Catching fish is theoretically not perfectly random (risk-averse fish are less likely to get selected/caught) but that's the best method in those circumstances and it's reasonable to argue that the effect is insignificant.
You make a very weak argument, and are simply assuming the conclusion.

What makes it the "best method"? Would it be better to use a seine, or a trap, or hook-and-line? How would we know if there are subpopulations that have different likelihood of capture by different methods?

To say it's "reasonable to argue that the effect is insignificant" is purely assertion. Why is it unreasonable to argue that a fish could learn from the first experience and be less likely to be captured a second time?

If what you mean is that it's better than a completely blind guess, then I'd agree. But it's not clearly the best method nor is it clearly unbiased.

Fair points. But, mark-recapture is about practicality. It's not perfect, but it's a solid compromise between accuracy and feasibility (so I mean best in these regards, to be 100% clear). Sure, different methods might skew results, but this technique is about getting a reliable estimate, not pinpoint accuracy. As for learning behavior in fish, that's considered in many studies (and many other things, like listed here: https://fishbio.com/fate-chance-encounters-mark-recapture-st... ), but overall, it doesn't hugely skew the population estimates.
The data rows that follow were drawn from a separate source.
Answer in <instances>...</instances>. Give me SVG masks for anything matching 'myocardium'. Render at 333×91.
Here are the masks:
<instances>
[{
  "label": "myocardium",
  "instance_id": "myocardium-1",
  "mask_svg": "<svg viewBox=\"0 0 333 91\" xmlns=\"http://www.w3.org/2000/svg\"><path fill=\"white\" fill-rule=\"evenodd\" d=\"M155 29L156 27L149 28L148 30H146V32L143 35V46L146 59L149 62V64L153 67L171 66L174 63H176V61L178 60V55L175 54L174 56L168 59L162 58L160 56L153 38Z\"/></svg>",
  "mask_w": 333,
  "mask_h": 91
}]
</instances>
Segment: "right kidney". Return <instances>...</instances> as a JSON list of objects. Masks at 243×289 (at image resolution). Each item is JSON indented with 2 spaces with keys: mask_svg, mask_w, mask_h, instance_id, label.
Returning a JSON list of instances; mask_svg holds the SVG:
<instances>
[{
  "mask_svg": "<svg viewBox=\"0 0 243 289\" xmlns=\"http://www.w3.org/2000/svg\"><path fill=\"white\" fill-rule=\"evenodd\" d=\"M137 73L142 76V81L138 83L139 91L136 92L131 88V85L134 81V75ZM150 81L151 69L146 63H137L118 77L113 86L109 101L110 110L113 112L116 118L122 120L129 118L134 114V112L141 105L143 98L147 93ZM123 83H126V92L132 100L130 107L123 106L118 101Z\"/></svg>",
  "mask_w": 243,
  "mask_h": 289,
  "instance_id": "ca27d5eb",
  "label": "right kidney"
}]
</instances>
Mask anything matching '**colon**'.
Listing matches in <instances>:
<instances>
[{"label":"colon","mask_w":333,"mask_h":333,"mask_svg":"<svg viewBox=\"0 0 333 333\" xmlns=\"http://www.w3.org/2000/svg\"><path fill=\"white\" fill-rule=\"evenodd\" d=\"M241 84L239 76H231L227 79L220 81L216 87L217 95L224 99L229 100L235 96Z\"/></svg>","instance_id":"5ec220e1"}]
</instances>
So, again, it's about what works best in the field, not in theory.
In my experience conservation biologists are really good at finding animals in the wild. Much better than a typical SWE or typical business person.
Wouldn't a previously caught fish be less likely to fall for the same trick a second time?
only if you're within a 100 mile radius of me the ultimate dumb fish
I made the same connection but it’s still the first time I’ve seen it used for reverse looking up IDs.
It’s not even new in the YouTube space as they acknowledge from 2011

https://dl.acm.org/doi/10.1145/2068816.2068851

Also related is the unseen species problem (if you sample N things, and get Y repeats, what's the estimated total population size?).
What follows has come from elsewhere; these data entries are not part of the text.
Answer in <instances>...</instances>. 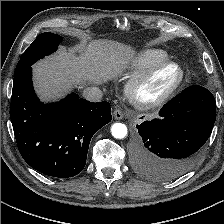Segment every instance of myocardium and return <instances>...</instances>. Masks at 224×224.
<instances>
[{
	"instance_id": "obj_1",
	"label": "myocardium",
	"mask_w": 224,
	"mask_h": 224,
	"mask_svg": "<svg viewBox=\"0 0 224 224\" xmlns=\"http://www.w3.org/2000/svg\"><path fill=\"white\" fill-rule=\"evenodd\" d=\"M174 69L177 72V76L173 79L170 85L157 97L152 99H145L142 97V90L147 83L159 72L165 69ZM185 77V71L183 67L175 61H162L157 63L140 74L135 75L128 83L126 87V95L129 101L138 109L150 110L162 106L166 103L175 91L182 84Z\"/></svg>"
}]
</instances>
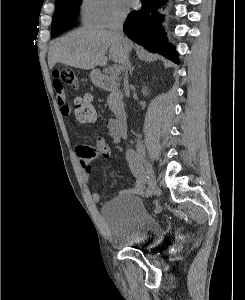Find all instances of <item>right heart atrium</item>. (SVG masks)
<instances>
[{
  "mask_svg": "<svg viewBox=\"0 0 245 300\" xmlns=\"http://www.w3.org/2000/svg\"><path fill=\"white\" fill-rule=\"evenodd\" d=\"M83 21L97 28H106L123 21L127 10L122 0H81Z\"/></svg>",
  "mask_w": 245,
  "mask_h": 300,
  "instance_id": "obj_1",
  "label": "right heart atrium"
}]
</instances>
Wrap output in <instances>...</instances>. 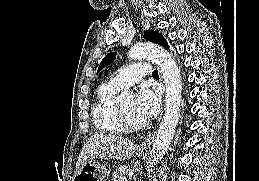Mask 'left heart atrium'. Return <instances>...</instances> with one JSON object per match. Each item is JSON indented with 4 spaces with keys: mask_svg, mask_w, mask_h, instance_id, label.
Listing matches in <instances>:
<instances>
[{
    "mask_svg": "<svg viewBox=\"0 0 259 181\" xmlns=\"http://www.w3.org/2000/svg\"><path fill=\"white\" fill-rule=\"evenodd\" d=\"M161 100L156 91L142 87L135 99V113L141 121L154 119L160 111Z\"/></svg>",
    "mask_w": 259,
    "mask_h": 181,
    "instance_id": "1",
    "label": "left heart atrium"
}]
</instances>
https://en.wikipedia.org/wiki/Unseen_species_problem http://www.stat.yale.edu/~yw562/reprints/species-si.pdf

> You generate a five character string where one character is a dash – YouTube will autocomplete those URLs and spit out a matching video if one exists.

Won't this mess up stats though? It's like a lake monster randomly swapping an untagged fish with tagged fish as you catch them.

Isn’t this just a variation of the Monte Carlo method?
That's only vaguely the same. It would be much closer if they divided the lake into a 3D grid and sampled random cubes from it.